La seguridad, antes que el rearme, consiste en volver al derecho internacional como garante de los tratados internacionales. El Tratado de Helsinki, por el que las naciones, tras la Segunda Guerra Mundial, se comprometen a no mover las fronteras sin el acuerdo de las partes.
La guerra en Ucrania ha disparado el gasto militar en toda Europa. En el caso español, solo en ayuda militar a Ucrania se han comprometido más de 1.000 millones de euros desde 2022. Y el presupuesto estructural de Defensa para 2024 superará los 14.000 millones de euros, más del 2% del PIB, como exige la OTAN.
Frente a ello, la inversión española en cooperación internacional es solo del 0,28% del PIB, muy lejos del 0,7% comprometido internacionalmente. Es decir: por cada euro que destinamos a construir paz duradera, destinamos cinco a prepararnos para la guerra.
¿Qué pasaría si invirtiéramos tan solo el 2% del PIB no en rearme, sino en cooperación con los países más empobrecidos? ¿Cuántas guerras se podrían evitar? ¿Cuántas vidas salvaríamos? ¿Cuántas personas no se verían obligadas a migrar por hambre o conflicto?
El continente ha vivido en la última década un repunte de la desigualdad, especialmente tras la pandemia y la inflación posterior a la guerra en Ucrania. Millones de personas tienen cada vez más dificultades para acceder a vivienda, empleo o energía. Esta precariedad interna es terreno fértil para el populismo, el racismo y la erosión de las instituciones democráticas. En lugar de atender a estas causas profundas, el relato hegemónico busca enemigos externos.

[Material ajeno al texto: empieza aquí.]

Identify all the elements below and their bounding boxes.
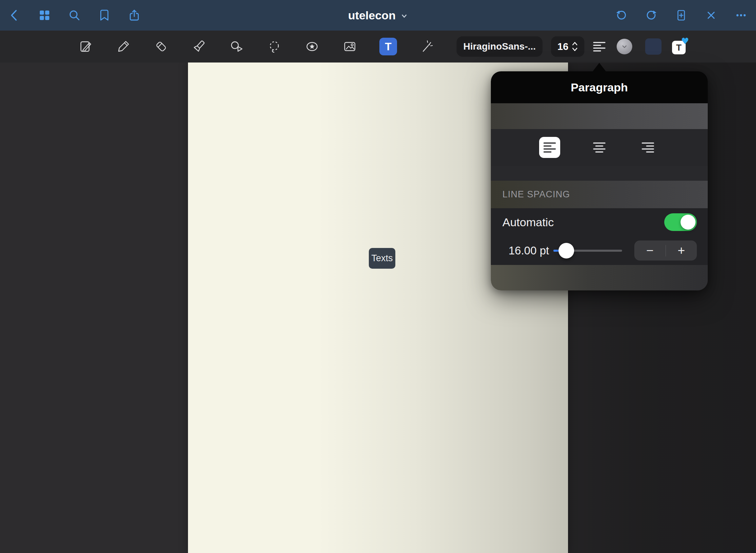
spacing-increase-button[interactable]: + bbox=[666, 240, 697, 261]
dimmed-swatch bbox=[645, 38, 662, 55]
text-color-button[interactable] bbox=[617, 39, 632, 54]
eraser-tool-button[interactable] bbox=[153, 38, 169, 55]
automatic-label: Automatic bbox=[502, 216, 554, 229]
align-center-button[interactable] bbox=[589, 137, 610, 158]
align-left-icon bbox=[542, 140, 557, 155]
drawing-tools: T bbox=[78, 31, 435, 63]
pen-tool-button[interactable] bbox=[115, 38, 132, 55]
paragraph-align-icon bbox=[592, 39, 607, 54]
document-title[interactable]: utelecon bbox=[348, 0, 408, 31]
redo-button[interactable] bbox=[644, 8, 658, 22]
font-size-value: 16 bbox=[557, 41, 568, 52]
undo-button[interactable] bbox=[614, 8, 629, 22]
text-style-glyph: T bbox=[676, 42, 682, 53]
line-spacing-label: LINE SPACING bbox=[502, 189, 570, 200]
spacing-value-label: 16.00 pt bbox=[509, 244, 549, 257]
align-right-icon bbox=[640, 140, 655, 155]
title-chevron-icon bbox=[400, 11, 408, 20]
topbar-right-group bbox=[614, 0, 748, 31]
spacing-decrease-button[interactable]: − bbox=[634, 240, 666, 261]
laser-icon bbox=[418, 38, 435, 55]
shapes-tool-button[interactable] bbox=[228, 38, 245, 55]
eraser-icon bbox=[153, 38, 169, 55]
sticker-tool-button[interactable] bbox=[304, 38, 320, 55]
popover-band bbox=[491, 103, 708, 129]
highlighter-tool-button[interactable] bbox=[191, 38, 207, 55]
spacing-value-row: 16.00 pt − + bbox=[491, 236, 708, 265]
close-icon bbox=[704, 8, 718, 22]
bookmark-button[interactable] bbox=[97, 8, 111, 22]
bookmark-icon bbox=[97, 8, 111, 22]
popover-bottom-band bbox=[491, 265, 708, 290]
more-button[interactable] bbox=[734, 8, 748, 22]
back-icon bbox=[7, 8, 22, 22]
line-spacing-header: LINE SPACING bbox=[491, 181, 708, 208]
undo-icon bbox=[614, 8, 629, 22]
paragraph-popover: Paragraph bbox=[491, 71, 708, 290]
chevron-up-down-icon bbox=[572, 41, 578, 52]
zoom-tool-icon bbox=[78, 38, 94, 55]
close-button[interactable] bbox=[704, 8, 718, 22]
thumbnails-icon bbox=[37, 8, 52, 22]
texts-context-label: Texts bbox=[371, 253, 393, 264]
share-icon bbox=[127, 8, 141, 22]
image-tool-button[interactable] bbox=[342, 38, 358, 55]
search-icon bbox=[67, 8, 82, 22]
automatic-row: Automatic bbox=[491, 208, 708, 236]
popover-spacer bbox=[491, 166, 708, 181]
pen-icon bbox=[115, 38, 132, 55]
automatic-toggle[interactable] bbox=[664, 213, 697, 231]
toggle-knob bbox=[681, 215, 695, 230]
text-style-favorite-button[interactable]: T ♥ bbox=[672, 39, 688, 54]
tool-bar: T HiraginoSans-... 16 bbox=[0, 31, 756, 63]
lasso-icon bbox=[266, 38, 282, 55]
alignment-row bbox=[491, 129, 708, 166]
popover-arrow bbox=[592, 63, 606, 72]
more-icon bbox=[734, 8, 748, 22]
page-title: utelecon bbox=[348, 9, 396, 22]
app-window: utelecon bbox=[0, 0, 756, 553]
thumbnails-button[interactable] bbox=[37, 8, 52, 22]
image-icon bbox=[342, 38, 358, 55]
share-button[interactable] bbox=[127, 8, 141, 22]
lasso-tool-button[interactable] bbox=[266, 38, 282, 55]
back-button[interactable] bbox=[7, 8, 22, 22]
spacing-slider[interactable] bbox=[553, 250, 622, 252]
chevron-down-icon bbox=[621, 43, 628, 50]
align-left-button[interactable] bbox=[539, 137, 560, 158]
texts-context-button[interactable]: Texts bbox=[369, 248, 395, 269]
spacing-stepper: − + bbox=[634, 240, 697, 261]
redo-icon bbox=[644, 8, 658, 22]
top-nav-bar: utelecon bbox=[0, 0, 756, 31]
paragraph-settings-button[interactable] bbox=[591, 38, 607, 55]
font-size-stepper[interactable]: 16 bbox=[551, 36, 584, 57]
text-tool-icon: T bbox=[385, 40, 392, 53]
align-right-button[interactable] bbox=[637, 137, 658, 158]
topbar-left-group bbox=[7, 0, 141, 31]
shapes-icon bbox=[228, 38, 245, 55]
text-tool-button[interactable]: T bbox=[379, 38, 397, 55]
heart-icon: ♥ bbox=[681, 36, 689, 46]
sticker-icon bbox=[304, 38, 320, 55]
add-page-button[interactable] bbox=[674, 8, 688, 22]
add-page-icon bbox=[674, 8, 688, 22]
font-family-button[interactable]: HiraginoSans-... bbox=[457, 36, 543, 57]
spacing-slider-knob[interactable] bbox=[559, 243, 574, 258]
align-center-icon bbox=[592, 140, 607, 155]
popover-title-bar: Paragraph bbox=[491, 71, 708, 103]
popover-title: Paragraph bbox=[571, 81, 628, 94]
popover-body: Paragraph bbox=[491, 71, 708, 290]
laser-tool-button[interactable] bbox=[418, 38, 435, 55]
font-family-label: HiraginoSans-... bbox=[463, 41, 536, 52]
search-button[interactable] bbox=[67, 8, 82, 22]
zoom-tool-button[interactable] bbox=[78, 38, 94, 55]
highlighter-icon bbox=[191, 38, 207, 55]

Al mismo tiempo, se ignora que la falta de inversión en desarrollo en África, América Latina o Asia no solo perpetúa el sufrimiento humano, sino que alimenta fenómenos como la migración forzada. Personas que huyen de conflictos, del hambre o de la falta de oportunidades terminan siendo tratadas como amenazas, cuando, en realidad, son víctimas de un sistema global profundamente injusto. Desde el lenguaje postmodernista, que prima el relato frente a las causas, se habla de efecto llamada. Lo que hay detrás no son llamadas, sino gritos silenciados por la desigualdad, las guerras, el hambre, la desertificación o la falta de futuro.
Frente a la lógica del rearme, existe otro camino: invertir en desarrollo, en diplomacia preventiva y solidaridad global, en justicia fiscal global, en prevención de conflictos, en tejido social. Lejos de ser ingenuidad, es una política estratégica y realista para construir un mundo más seguro.
No se trata de asociar seguridad a rearme, sino de preguntarnos qué tipo de seguridad queremos: ¿la que se construye desde el miedo y la fuerza, o la que nace del respeto, la cooperación y la dignidad compartida?